This page explains how content is created and reviewed at ArtPrompts Generator, who is responsible for it, and how we handle mistakes. We publish free guides and prompt references, and we want you to know exactly how much you can trust them — and where the honest limits are.

Who writes and reviews our content

Every guide is written or reviewed by a named member of our team: Elena Vasquez (Founder & Creative Director), Kai Nakamura (Lead Prompt Engineer) or Noah Bennett (Staff Writer). We do not publish anonymous articles. Technical claims — anything about parameters, model behaviour or settings — are checked by Kai. Editorial direction, clarity and tone are overseen by Elena. You can read more about each of us on our Meet the Team page.

How we make a guide

Our guides are grounded in hands-on testing rather than repackaged rumour. In practice that means:

  • We start from a real question we couldn’t answer cleanly ourselves.
  • We generate images to find the answer, usually across more than one model, and keep the prompts so results are reproducible.
  • We only recommend a technique after we have seen it work, and we describe the conditions under which it works.
  • We define our terms. If we use a word like “stylize” or “CFG,” we explain it or link to our prompt glossary.

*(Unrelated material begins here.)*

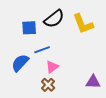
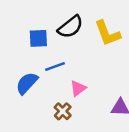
pink triangle: (52, 67) -> (78, 88), moved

Our full methodology lives on the How We Test page.

On accuracy and change

AI image models change constantly. A prompt or setting that produced a beautiful result on one version can behave differently after an update, and new models arrive regularly. We date-stamp or note the model versions we tested where it matters, and we try to flag when guidance is version-specific. We would rather tell you “this worked on this version and may drift” than pretend our advice is permanent.

Independence

We are an independent editorial team. Our guides reflect what we found in testing, not what any model provider would prefer us to say. We are not paid by Midjourney, Stability AI, OpenAI, Black Forest Labs or any other model maker to recommend their tools. If a technique works better on one model than another, we say so plainly. Where any content is sponsored or contains affiliate links, we disclose it — see our disclaimer for details.

Corrections

We get things wrong sometimes, and models move under our feet. When we learn that a guide is inaccurate or out of date, we correct it. Significant corrections are noted within the affected guide so you can see what changed. If you believe something we published is wrong or no longer works, please tell us through our contact page — reader reports are one of the best ways we catch drift. We aim to review and respond to correction requests promptly.

Reader trust

We do not use clickbait, we do not invent statistics, and we do not fabricate credentials or awards. We are a small team writing honestly about a fast-moving field. If we don’t know something, we say we don’t know it.